For decades, Southampton researchers have been at the forefront of developing new treatments for cancer and other diseases.
Now, a cancer fighting antibody, co-developed by scientists at the Centre for Cancer Immunology, has been granted Orphan Drug Designation by the US Food and Drug Administration (FDA) for follicular lymphoma (FL), providing a more streamlined pathway for its development in the most common form of slow growing Non Hodgkin Lymphoma (NHL).
Work in 2015 by Southampton scientists showed that targeting an inhibitory immune receptor called FcgRIIB with an antibody called BI-1206, can help overcome resistance of certain blood cancer cells to treatment. In the pre-clinical study conducted with BioInvent International, BI-1206, was shown to act by recruiting host immune cells toward the tumour leading to cancer cell death, as well as enhancing the anti-cancer effect of other therapeutic antibodies, such as rituximab, by stopping them being absorbed by the tumour cells.
Following this successful lab-based research, the team, led by Professor Andrew Davies at Southampton went on to conduct first in human trials of BI-1206 funded by Blood Cancer UK and BioInvent International and sponsored by CRUK to assess the maximum dose that could be given safely to humans alone and in combination with rituximab. Subsequent studies funded by BioInvent International went on to evaluate BI-1206 in combination with rituximab for the treatment of NHL, which includes patients with FL, Mantle Zone Lymphoma and Marginal Zone Lymphoma who have relapsed or are refractory to rituximab.
Based upon the positive signals from these early studies, BI-1206 has now been granted Orphan Drug Designation (ODD) by the U.S. Food and Drug Administration (FDA) to support the further development of the drug in FL.
Professor Mark Cragg, from the University of Southampton, who led the 2015 research, alongside Dr Ali Roghanian and Professor Bjorn Frendeus said: “Southampton has a rich history of taking lab-based research into the clinic and this is a perfect example. We are very proud that our original research, undertaken alongside BioInvent International, is progressing through clinical studies with the possibility of making positive impacts on patients’ lives.”
But this is not the only success. Work by Professors Sally Ward and Raimund Ober has underpinned two drugs which have recently received approval by the FDA.
Evusheld is a combination (cocktail) of the monoclonal antibodies Tixagevimab and Cilgavimab and has been approved to prevent COVID-19 in immunodeficient adults and children.

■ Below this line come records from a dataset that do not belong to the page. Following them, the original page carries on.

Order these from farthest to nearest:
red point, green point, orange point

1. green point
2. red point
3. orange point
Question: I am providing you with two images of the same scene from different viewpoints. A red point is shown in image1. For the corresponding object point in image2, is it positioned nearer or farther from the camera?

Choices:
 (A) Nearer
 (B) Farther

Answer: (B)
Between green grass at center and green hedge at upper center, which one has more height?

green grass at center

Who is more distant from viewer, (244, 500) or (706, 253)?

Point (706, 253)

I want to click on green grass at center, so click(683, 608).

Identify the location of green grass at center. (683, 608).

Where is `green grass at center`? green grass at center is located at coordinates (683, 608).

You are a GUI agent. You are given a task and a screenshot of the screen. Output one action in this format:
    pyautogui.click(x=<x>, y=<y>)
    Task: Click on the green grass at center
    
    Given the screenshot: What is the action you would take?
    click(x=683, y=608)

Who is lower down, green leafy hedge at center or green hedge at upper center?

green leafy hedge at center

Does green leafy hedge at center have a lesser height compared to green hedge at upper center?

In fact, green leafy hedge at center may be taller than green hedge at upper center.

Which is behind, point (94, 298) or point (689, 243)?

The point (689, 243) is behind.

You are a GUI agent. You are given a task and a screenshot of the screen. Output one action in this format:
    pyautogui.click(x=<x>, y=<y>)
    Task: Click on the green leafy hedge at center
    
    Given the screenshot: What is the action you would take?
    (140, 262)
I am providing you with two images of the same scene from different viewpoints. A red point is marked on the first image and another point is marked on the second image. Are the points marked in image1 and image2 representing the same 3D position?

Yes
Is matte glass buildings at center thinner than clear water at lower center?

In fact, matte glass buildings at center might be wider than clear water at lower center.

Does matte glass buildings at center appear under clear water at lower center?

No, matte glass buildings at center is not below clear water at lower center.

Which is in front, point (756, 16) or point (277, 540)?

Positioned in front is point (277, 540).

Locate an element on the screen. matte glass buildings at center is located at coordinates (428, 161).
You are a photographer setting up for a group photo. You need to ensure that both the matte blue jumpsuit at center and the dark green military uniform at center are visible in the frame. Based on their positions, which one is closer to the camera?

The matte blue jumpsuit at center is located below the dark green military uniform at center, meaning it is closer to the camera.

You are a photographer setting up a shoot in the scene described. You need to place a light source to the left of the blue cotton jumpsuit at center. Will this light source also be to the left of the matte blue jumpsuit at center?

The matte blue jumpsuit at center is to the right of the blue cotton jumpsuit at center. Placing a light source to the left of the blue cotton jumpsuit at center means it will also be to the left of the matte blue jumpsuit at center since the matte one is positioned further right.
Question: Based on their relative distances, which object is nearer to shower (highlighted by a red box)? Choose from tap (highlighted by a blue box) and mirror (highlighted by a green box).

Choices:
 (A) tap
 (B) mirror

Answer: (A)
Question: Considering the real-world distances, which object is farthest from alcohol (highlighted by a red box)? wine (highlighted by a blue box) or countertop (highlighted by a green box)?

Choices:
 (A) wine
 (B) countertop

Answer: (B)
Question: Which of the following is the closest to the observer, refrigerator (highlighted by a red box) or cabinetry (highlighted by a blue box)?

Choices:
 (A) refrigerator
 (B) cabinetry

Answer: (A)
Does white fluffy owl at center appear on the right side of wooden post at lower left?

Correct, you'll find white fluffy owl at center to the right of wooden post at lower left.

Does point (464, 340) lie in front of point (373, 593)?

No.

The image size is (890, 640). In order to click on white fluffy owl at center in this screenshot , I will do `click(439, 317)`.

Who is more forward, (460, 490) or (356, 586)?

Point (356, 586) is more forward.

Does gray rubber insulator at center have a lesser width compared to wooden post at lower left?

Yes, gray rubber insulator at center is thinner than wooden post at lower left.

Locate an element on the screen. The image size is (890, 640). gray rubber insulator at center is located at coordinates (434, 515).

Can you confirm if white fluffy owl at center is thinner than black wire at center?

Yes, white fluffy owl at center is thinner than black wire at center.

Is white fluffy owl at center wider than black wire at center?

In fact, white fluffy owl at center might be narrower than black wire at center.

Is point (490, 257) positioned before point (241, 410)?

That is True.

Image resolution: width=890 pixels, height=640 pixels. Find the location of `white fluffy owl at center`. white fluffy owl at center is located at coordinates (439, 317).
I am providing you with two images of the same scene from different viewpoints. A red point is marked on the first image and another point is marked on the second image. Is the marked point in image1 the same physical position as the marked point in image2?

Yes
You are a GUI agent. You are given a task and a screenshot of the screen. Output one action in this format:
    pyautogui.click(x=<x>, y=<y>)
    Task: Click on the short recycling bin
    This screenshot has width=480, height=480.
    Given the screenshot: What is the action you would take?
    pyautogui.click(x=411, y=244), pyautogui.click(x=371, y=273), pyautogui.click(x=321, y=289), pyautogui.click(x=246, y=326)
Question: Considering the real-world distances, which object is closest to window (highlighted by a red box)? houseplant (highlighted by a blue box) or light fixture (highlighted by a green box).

Tixagevimab and cilgavimab are long-acting monoclonal antibodies that are specifically directed against the spike protein of SARS-CoV-2, designed to block the virus’ attachment and entry into human cells. Tixagevimab and cilgavimab bind to different, non-overlapping sites on the spike protein of the virus.
In 1996, Professor Sally Ward’s laboratory, which was then based at the University of Texas (UT) Southwestern Medical Center in Dallas, identified the Fc receptor, FcRn, as a global regulator of antibody (IgG) levels. Her laboratory showed that engineering antibodies to bind more tightly to FcRn within cells would extend their persistence in the body and lead to longer-lasting effects for the patient. UT Southwestern licenced this so called half-life extension technology to Medimmune, and it has been used to extend the longevity of the antibodies that constitute Evusheld.
Following on from this successful work, in 2005, the team engineered antibodies that bound very tightly through their Fc region to FcRn, leading to blockade of binding of naturally occurring antibodies to this receptor. This approach has been named Abdeg technology, for antibodies that enhance IgG degradation. Engineered antibodies of the Abdeg type can be used to inhibit FcRn activity and reduce the levels of antibodies, including ones that cause autoimmune disease, in the body.
The Abdeg technology was licenced to Argenx, and has led to the development of the drug Vyvgart (efgartigimod). In mid-December 2021, Vyvgart was approved for the treatment of the autoimmune condition, generalized myasthenia gravis (gMG) in adults.
Vyvgart is the first approval of a new class of medications based on inhibiting FcRn. It is also being used in late stage clinical trials for other autoimmune disorders such as autoimmune blistering diseases and immune thrombocytopenic purpura.
Professor Ward said: “As scientists, we know it can take years for our lab-based research to have an impact in the clinic and on patient lives, and it is both very gratifying and exciting to see these recent approvals from the FDA for drugs that have stemmed from the licencing of technologies that have come out of our lab. We have worked closely with Argenx on the development of Vyvgart and the company has done an impressive job of moving this forward in the clinic to treat potentially devastating diseases such as myasthenia gravis, a chronic autoimmune, neuromuscular disease. “
“There is an interrelationship between autoimmune diseases and cancer –for cancer, it is desirable to upregulate the immune response against tumours, whereas in autoimmunity, downregulation of the self-directed immune response that is causing the disease is the goal. We are using our experience in these areas to drive our research at the Centre for Cancer Immunology forward.”